Wednesday, July 09, 2008

Precedential No. 36: Finding Specimen Doesn't Match Drawing, TTAB Affirms Refusal of "UPPER 90" for Clothing

In its attempt to register the mark UPPER 90 for various clothing items, Applicant Yale Sportswear Corp. was shown a red card because it violated Trademark Rule 2.51(b), which states that "the drawing of the mark must be a substantially exact representation of the mark as used on ... the goods ...." Yale's specimen of use (the hangtag shown immediately below) includes a degree symbol after "90", a difference that, according to the Board, "substantially changes the overall impression of the mark." In re Yale Sportswear Corp., 88 USPQ2d 1121 (TTAB 2008) [precedential].

Yale provided two declarations, one from its marketing director and the other from a soccer coach and player, asserting that "in the soccer world, the ordinary consumer of the goods in this case, the addition of [the degree symbol] to UPPER 90 would not constitute a material alteration of the mark." They asserted that the term UPPER 90, with or without the degree symbol, would be recognized as referring to "the upper corner zones formed by the crossbar" of the goal.

The Board, however, found the degree difference to be material:

"Without the degree symbol, it is unclear what the '90' in the drawing might refer to. However, when viewed on applicant's specimens of use, the degree symbol in the mark would clearly be perceived as modifying the preceding number, making clear that its meaning is 'ninety degrees,' indicating that it refers to either an angle or a temperature. As such, the mark might possibly suggest to the potential purchaser that applicant's sports clothing is made for playing in especially hot weather, or indeed that the mark refers to an angle, as applicant contends."

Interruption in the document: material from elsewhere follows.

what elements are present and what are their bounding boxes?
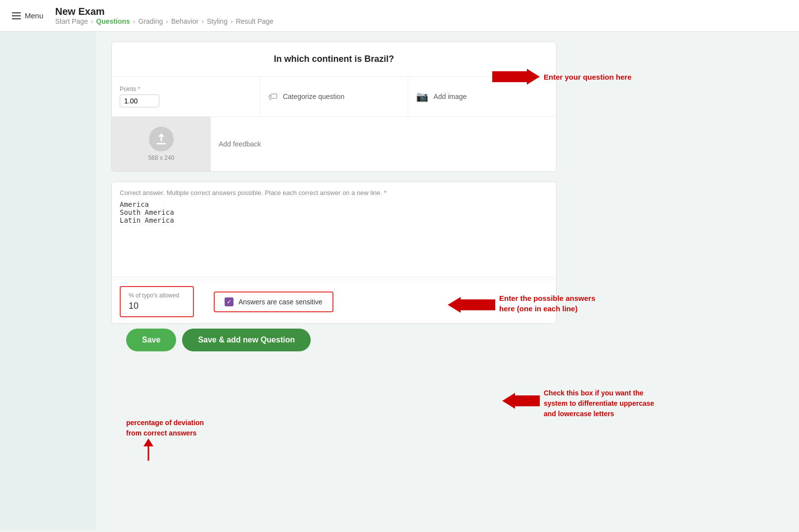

The Board concluded that the mark in the specimen has a different connotation, pronunciation, and appearance than the mark in the drawing. Moreover, UPPER 90 "cannot be severed from the degree symbol without altering the meaning, pronunciation, and, to some extent, the appearance of the mark."

Applicant's declarations did not help because the viewpoints expressed therein were "not that of the average consumer." Both declarants are "experienced athletes of goal sports - soccer players in particular - who are familiar with the term UPPER 90 (or UPPER 90°), and would recognize the two to be equivalent." But the Board must consider the goods as identified in the application, where there are no limitations as to classes of customers, channels of trade, or intended uses for the goods. Accordingly, the Board "may not presume that applicant's purchasers are soccer players or athletes."

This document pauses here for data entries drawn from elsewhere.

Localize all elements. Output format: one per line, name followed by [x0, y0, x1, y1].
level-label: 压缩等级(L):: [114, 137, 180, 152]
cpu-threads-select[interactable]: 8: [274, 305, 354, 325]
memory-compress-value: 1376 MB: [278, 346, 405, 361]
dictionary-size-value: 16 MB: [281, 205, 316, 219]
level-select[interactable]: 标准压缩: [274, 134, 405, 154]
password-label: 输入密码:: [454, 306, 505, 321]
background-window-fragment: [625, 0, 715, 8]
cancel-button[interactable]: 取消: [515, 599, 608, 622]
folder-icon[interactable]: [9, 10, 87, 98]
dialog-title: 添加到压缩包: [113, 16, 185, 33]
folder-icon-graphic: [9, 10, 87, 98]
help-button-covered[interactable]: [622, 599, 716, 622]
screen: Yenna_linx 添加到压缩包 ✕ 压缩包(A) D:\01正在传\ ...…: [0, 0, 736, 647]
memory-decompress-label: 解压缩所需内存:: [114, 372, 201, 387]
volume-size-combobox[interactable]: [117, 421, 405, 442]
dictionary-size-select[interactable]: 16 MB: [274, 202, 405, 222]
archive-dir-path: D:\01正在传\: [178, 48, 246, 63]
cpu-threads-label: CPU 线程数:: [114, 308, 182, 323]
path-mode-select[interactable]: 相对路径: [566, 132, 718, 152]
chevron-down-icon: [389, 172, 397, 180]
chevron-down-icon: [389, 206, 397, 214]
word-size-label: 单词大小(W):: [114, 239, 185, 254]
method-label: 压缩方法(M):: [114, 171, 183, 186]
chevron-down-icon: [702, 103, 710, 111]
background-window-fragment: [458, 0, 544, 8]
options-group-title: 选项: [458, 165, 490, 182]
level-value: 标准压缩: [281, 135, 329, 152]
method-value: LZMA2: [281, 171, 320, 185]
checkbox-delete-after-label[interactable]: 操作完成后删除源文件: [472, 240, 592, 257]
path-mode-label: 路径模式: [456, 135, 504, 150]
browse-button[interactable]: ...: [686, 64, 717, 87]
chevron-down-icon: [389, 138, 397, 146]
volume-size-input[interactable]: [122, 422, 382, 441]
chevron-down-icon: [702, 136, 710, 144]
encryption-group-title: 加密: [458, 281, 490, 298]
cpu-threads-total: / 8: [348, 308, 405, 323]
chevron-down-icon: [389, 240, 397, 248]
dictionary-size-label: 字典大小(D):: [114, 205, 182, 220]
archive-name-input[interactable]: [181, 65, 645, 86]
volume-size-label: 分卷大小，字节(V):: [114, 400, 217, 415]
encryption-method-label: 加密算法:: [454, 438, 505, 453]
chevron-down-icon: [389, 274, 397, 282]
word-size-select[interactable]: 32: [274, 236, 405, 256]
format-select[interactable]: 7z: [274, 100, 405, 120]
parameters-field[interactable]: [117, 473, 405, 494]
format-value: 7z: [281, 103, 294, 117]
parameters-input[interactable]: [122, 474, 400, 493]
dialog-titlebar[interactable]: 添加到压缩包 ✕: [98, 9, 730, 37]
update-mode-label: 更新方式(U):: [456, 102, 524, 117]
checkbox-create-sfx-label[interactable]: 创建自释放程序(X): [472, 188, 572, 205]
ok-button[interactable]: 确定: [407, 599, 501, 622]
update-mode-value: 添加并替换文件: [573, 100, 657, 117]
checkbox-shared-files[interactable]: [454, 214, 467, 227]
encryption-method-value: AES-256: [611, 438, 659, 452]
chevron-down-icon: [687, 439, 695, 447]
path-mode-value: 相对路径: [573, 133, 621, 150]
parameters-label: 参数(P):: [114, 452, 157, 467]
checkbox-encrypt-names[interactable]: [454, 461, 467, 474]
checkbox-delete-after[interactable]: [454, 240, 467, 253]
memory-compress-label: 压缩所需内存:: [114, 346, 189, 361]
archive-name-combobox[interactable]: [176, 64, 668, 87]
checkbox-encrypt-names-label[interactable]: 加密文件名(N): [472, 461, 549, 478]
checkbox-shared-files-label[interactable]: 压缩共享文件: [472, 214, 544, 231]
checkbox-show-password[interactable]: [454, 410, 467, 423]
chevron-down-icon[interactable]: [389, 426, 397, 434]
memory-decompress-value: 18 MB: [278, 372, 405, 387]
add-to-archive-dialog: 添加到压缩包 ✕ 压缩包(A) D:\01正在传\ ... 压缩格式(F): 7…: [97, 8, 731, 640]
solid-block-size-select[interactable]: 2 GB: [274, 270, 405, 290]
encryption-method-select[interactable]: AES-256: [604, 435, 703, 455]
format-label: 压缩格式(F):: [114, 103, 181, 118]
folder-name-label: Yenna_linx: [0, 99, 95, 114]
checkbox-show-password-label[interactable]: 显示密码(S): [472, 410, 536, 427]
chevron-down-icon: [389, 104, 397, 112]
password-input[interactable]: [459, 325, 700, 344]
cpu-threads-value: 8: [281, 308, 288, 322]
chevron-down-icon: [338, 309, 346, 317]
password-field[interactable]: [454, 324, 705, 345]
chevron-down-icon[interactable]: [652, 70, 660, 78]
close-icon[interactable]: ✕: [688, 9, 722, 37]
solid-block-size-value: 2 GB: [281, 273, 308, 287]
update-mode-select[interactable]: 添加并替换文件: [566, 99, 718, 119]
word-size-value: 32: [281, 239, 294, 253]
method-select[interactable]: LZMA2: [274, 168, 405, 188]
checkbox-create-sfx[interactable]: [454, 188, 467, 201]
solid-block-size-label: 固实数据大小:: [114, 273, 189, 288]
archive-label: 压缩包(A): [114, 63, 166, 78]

In short, there was no evidence that "members of the general public are familiar with the term 'Upper 90' or 'Upper 90°,' let alone view them as 'substantially exact.'"

The Board therefore affirmed the refusal.

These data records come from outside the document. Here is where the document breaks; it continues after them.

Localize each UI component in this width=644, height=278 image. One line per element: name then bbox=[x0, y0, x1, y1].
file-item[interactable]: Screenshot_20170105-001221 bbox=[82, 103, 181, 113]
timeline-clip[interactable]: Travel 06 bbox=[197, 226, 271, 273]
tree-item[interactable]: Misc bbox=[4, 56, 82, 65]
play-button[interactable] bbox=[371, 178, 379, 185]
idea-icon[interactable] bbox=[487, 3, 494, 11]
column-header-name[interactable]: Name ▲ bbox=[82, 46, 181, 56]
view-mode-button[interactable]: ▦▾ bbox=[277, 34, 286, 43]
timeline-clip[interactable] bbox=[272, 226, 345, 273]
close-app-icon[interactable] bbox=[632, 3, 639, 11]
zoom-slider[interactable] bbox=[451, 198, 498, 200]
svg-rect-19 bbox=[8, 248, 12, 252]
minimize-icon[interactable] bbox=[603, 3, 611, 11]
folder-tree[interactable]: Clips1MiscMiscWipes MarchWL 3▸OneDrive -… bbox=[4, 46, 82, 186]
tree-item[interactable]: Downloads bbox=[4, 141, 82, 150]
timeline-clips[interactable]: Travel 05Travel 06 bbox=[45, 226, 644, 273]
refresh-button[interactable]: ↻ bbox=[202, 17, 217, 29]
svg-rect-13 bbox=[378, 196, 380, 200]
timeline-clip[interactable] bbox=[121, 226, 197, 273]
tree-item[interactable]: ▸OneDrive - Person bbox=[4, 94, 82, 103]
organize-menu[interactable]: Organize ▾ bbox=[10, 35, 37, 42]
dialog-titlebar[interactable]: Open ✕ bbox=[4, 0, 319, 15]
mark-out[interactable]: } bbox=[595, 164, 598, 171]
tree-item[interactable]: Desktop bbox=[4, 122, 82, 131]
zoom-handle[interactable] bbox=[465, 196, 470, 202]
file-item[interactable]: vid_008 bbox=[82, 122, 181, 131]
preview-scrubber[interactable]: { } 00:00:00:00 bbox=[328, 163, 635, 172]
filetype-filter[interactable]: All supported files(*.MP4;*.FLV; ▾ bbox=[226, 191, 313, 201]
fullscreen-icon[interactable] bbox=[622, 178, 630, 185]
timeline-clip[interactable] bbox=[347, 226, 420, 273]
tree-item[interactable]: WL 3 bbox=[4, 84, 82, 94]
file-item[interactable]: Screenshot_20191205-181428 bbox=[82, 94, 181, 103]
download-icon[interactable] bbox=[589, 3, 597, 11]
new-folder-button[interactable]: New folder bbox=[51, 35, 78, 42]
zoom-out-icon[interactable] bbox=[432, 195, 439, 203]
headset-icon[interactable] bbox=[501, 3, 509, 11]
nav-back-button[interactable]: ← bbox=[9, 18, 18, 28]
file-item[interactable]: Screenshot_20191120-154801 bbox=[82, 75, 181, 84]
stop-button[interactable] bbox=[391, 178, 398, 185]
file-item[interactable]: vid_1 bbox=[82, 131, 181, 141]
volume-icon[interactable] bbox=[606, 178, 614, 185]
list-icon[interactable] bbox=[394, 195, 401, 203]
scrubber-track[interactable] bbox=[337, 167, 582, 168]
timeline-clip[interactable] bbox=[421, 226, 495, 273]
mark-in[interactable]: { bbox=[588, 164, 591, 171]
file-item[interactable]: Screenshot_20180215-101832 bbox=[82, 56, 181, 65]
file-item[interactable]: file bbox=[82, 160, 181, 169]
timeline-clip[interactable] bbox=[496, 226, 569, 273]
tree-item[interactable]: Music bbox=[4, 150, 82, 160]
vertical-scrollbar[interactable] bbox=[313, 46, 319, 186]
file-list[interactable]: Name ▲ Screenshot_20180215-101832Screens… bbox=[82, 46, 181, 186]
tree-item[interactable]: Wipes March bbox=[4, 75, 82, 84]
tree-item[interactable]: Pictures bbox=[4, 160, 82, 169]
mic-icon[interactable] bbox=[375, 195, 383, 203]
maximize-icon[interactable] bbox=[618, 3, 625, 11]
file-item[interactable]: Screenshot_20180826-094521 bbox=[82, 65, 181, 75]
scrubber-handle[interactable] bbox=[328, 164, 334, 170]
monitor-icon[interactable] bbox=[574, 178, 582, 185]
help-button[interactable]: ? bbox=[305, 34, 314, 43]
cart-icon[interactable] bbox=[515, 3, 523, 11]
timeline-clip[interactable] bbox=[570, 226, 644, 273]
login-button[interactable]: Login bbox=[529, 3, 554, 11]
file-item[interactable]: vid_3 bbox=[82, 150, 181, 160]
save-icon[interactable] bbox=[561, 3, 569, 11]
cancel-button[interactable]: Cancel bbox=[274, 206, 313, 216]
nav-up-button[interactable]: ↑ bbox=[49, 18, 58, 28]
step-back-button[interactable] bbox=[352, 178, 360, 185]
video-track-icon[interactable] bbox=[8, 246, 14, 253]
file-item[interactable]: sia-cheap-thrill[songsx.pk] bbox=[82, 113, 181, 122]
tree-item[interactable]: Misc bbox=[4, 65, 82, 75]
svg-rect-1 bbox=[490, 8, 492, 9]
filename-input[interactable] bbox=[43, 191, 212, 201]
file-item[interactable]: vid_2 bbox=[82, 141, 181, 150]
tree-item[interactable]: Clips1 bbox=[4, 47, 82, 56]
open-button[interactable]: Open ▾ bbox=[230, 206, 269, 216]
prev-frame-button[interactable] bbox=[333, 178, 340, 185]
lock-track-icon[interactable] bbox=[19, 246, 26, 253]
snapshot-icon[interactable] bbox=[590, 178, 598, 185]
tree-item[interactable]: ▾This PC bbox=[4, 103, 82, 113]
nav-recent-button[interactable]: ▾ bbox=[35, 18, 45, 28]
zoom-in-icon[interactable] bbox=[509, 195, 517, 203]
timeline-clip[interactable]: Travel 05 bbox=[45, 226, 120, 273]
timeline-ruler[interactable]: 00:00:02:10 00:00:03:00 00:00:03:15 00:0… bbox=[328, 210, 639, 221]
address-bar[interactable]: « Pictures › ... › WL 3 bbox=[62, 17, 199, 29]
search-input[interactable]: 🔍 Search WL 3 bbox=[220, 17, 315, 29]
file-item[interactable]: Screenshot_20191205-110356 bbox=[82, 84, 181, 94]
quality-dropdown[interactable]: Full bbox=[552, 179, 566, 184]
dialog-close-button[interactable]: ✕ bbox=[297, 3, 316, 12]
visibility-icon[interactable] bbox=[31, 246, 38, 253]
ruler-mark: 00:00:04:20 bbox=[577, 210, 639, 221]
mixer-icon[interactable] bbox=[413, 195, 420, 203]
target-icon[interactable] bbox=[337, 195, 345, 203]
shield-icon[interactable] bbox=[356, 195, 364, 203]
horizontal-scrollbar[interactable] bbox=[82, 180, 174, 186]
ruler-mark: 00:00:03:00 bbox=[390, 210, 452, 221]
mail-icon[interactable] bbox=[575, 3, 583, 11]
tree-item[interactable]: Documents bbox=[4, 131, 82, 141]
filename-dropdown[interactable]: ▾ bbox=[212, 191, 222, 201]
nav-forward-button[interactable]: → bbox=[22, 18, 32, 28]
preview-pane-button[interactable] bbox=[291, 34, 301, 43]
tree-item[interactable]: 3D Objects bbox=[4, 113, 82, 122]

TTABlog query: Wouldn't people who are unfamiliar with soccer and other goal sports see the two versions of the mark as referring to a temperature in the upper 90s? So even for non-aficionados of soccer, ice hockey, field hockey, lacrosse, polo, and other goal sports, wouldn't the addition of the degree sign make no difference anyway? Isn't the Board being a bit too hypertechnical here? I mean, come on! Give these guys a break!

I wonder if those non-aficianados might view the supposed degree symbol as an R-in-a-circle symbol, but without the "R". Once the mark is registered, the "R" would be inserted. So either version would be read as UPPER 90.